Andy Miller, who runs the Booklisted podcast among other things, writes a funny piece about being shamed, or at least mildly chastised, for the number of books he’s read. The fact that this happened at a book festival adds a special valence to the experience.
Now. Making an audience at a literary festival boo you for reading books is clearly some kind of shit achievement. And in one respect, I was not entirely telling the truth. In the year in question, I had not read ‘something like’ [XXX] books; I knew it was precisely [XXX] books. Why did I equivocate? Perhaps I sensed at that moment that the crowd was turning against me and it was necessary to self-deprecate as a matter of urgency. But that ‘something like’ was nothing like enough. What I should have said was ‘I don’t know exactly how many! A lot! I don’t get out much haha! Hahaha!’ And the audience, sniffing the air, would have turned its slavering attention to Lionel Shriver or someone and lumbered off in pursuit of where she gets her ideas from.
It’s true that if you cut down your time online and fill your discretionary time with reading, you can get through a lot of books. I certainly read more now than I did when I was more active on Twitter and Dear Author. But there is a performative aspect to telling people how much you read that is very much part of the online age (after all, this started because of Miller’s tweets). We don’t just read, we tell people we read, and not just what it is and what we thought of it, but where it fits in our total reading experience. I’m not sure where to draw the line between interaction and performance, but they aren’t the same thing.

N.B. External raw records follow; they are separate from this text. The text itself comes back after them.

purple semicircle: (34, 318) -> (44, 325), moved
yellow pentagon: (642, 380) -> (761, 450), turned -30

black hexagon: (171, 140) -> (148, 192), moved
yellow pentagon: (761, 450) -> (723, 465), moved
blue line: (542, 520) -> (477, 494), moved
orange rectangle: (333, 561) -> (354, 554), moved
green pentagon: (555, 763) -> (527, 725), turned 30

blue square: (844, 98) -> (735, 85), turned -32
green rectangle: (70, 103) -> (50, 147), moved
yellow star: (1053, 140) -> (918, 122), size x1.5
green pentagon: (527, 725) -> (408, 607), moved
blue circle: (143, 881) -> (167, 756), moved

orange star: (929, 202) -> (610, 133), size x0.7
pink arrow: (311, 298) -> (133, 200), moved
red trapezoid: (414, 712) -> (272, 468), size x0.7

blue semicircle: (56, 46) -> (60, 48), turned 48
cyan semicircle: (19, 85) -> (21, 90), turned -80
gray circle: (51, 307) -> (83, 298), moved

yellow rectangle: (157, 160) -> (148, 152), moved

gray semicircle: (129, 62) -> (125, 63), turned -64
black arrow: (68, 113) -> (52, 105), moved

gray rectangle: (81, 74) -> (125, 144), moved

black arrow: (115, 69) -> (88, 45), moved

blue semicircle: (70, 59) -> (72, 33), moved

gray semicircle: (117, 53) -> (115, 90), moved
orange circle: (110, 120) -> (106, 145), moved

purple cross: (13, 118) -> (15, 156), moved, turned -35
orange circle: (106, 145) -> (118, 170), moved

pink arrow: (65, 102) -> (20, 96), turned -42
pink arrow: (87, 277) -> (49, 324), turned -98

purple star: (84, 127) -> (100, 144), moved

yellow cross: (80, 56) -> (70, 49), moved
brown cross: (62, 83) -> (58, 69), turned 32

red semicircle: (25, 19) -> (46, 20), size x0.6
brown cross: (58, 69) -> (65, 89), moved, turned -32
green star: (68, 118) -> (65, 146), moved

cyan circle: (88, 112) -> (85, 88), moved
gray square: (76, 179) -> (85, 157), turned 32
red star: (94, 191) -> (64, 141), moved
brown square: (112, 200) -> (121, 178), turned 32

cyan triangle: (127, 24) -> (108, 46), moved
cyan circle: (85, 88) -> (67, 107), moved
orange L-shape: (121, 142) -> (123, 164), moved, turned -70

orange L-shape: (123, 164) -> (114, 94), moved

This article in The Atlantic, on the declining use of books in academic libraries, has been making the rounds. What Cohen talks about mirrors my own experience, both as a researcher and as a teacher. I don’t assign books because (a) students won’t read them in their entirety; and (b) they’re expensive. I consult fewer books for my own research than I used to because results are so frequently reported in journal articles (which are also what I tend to assign students in upper-level and undergraduate classes).
The decline in print circulation also coincides with the increasing dominance of the article over the monograph, and the availability of most articles online. In many fields, we now have the equivalent of Spotify for research: vast databases that help scholars search millions of articles and connect them—often through highly restrictive and increasingly unsustainable subscriptions, but that is another story—instantly to digital copies. (There is also a Napster for research articles, of which we shall not speak.) Very few natural and social scientists continue to consult bound volumes of journals in their field, especially issues that are more than a few years old. UVA recorded nearly 3 million e-journal downloads in 2016, a massive and growing number that is typical of most universities.
Fields differ, of course. But the internet and Google Scholar have made it much easier to find both published and unpublished articles online, and the draconian copyright rules of the for-profit journal publishers have meant a rise in online distribution of preprints (scholars give up distribution rights, as a rule, both for articles and books).
And yes, there’s also the Napster for research articles. Let us speak of it: When a single article costs upwards of $50 if you don’t have library access, what else can you expect?
I’m not on Instagram and don’t want to be (big surprise), so most of what I know about it is second-hand and probably inaccurate. But I do know that a lot of people use it to show their lives as more glamorous, beautiful, and successful than seems humanly possible. That sounds like so much work! Anyway, the perfectly curated and filtered Instagram aesthetic is facing a backlash. How big, who knows, but the Atlantic got a story out of it.
Fast-rising young influencers such as Emma Chamberlain, Jazzy Anne, and Joanna Ceddia all reject the notion of a curated feed in favor of a messier and more unfiltered vibe. While Millennial influencers hauled DSLR cameras to the beach and mastered photo editing to get the perfect shot, the generation younger than they are largely post directly from their mobile phones. “Previously influencers used to say, ‘Oh, that’s not on brand,’ or only post things shot in a certain light or with a commonality,” says Lynsey Eaton, a co-founder of the influencer-marketing agency Estate Five. “For the younger generation, those rules don’t apply at all.”
In fact, many teens are going out of their way to make their photos look worse. Huji Cam, which make your images look as if they were taken with an old-school throwaway camera, has been downloaded more than 16 million times. “Adding grain to your photos is a big thing now,” says Sonia Uppal, a 20-year-old college student. “People are trying to seem candid. People post a lot of mirror selfies and photos of them lounging around.”
I guess Lomo filters are destined to come back around every few years. Everything not-so-new gets to be new again, over and over. I’m not sure what’s especially authentic about using a throwback filter app in 2019, but I used the Hipstamatic app nearly a decade ago and it was fun.